Il en résulte que « l’acquisition d’une propriété est hors de portée de la plupart des acheteurs d’un premier logement de la province, même ceux qui occupent un emploi bien rémunéré », comme le mentionne le rapport du groupe d’étude ontarien sur le logement abordable publié en février dernier.
L’écart est d’autant plus important qu’« il n’y a pas si longtemps, les Ontariens travailleurs (enseignants, travailleurs de la construction, propriétaires de petites entreprises, etc.) pouvaient s’offrir le logement de leur choix », à en croire le même document.

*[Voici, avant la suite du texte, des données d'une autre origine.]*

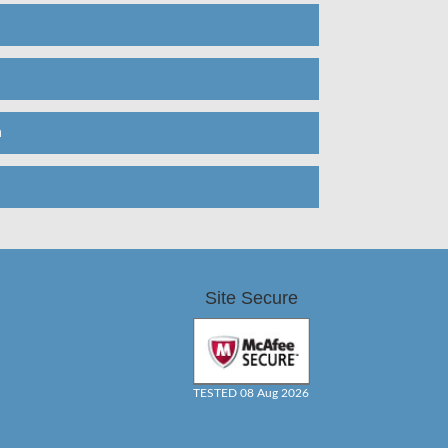
n
Site Secure
TESTED 08 Aug 2026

Toutefois, certains malins voient en cette situation une opportunité en or plutôt qu’un exil foncier forcé. « Vendre dans un marché en super puissance et acheter dans des marchés moins achalandés, c’est ce qu’on a fait. On a récemment vendu notre maison à Aylmer près de London et, avec cet argent, nous avons acheté un terrain où on est en train de construire une maison et nous avons également acheté une autre maison à Saguenay au Québec, et tout ça sans avoir eu recours à l’hypothèque, vive le Québec », s’extase cet autre ancien Franco-Ontarien, Rene Bouchard.
Une véritable hémorragie
« Si les choses ne changent pas, d’ici deux à trois ans maximum, quand on aura notre deuxième enfant, on ne sera plus là, on sera probablement au Québec ou carrément en France. On aime bien vivre dans cette ville et du coup, partir c’est faire le deuil d’une vie qu’on aime bien. C’est un véritable crève-cœur parce que le prix du logement c’est vraiment la seule chose qui nous ferait fuir d’ici, et on n’est pas les seuls dans ce cas », regrette Marion Nguyen de Toronto.
Et d’ajouter : « Le problème c’est que même si vous gagnez bien votre vie, et c’est notre cas mon mari et moi, c’est très difficile d’acheter une maison ou un condo de trois chambres. Même si l’obtention d’un prêt immobilier peut s’avérer facile, l’apport du départ est énorme parce que les prix de ce genre de biens sont exorbitants. Qui a, à la trentaine, 500 000 $ à mettre dans l’apport, à moins d’être un riche héritier? »
Il est donc certain que le coût du logement qui constitue la première dépense des ménages ontariens est en grande partie responsable d’une véritable hémorragie. Résultat des courses, la province perd non seulement des habitants, mais aussi une population spécialisée, celle des francophones qui fait actuellement défaut dans beaucoup de secteurs d’activité.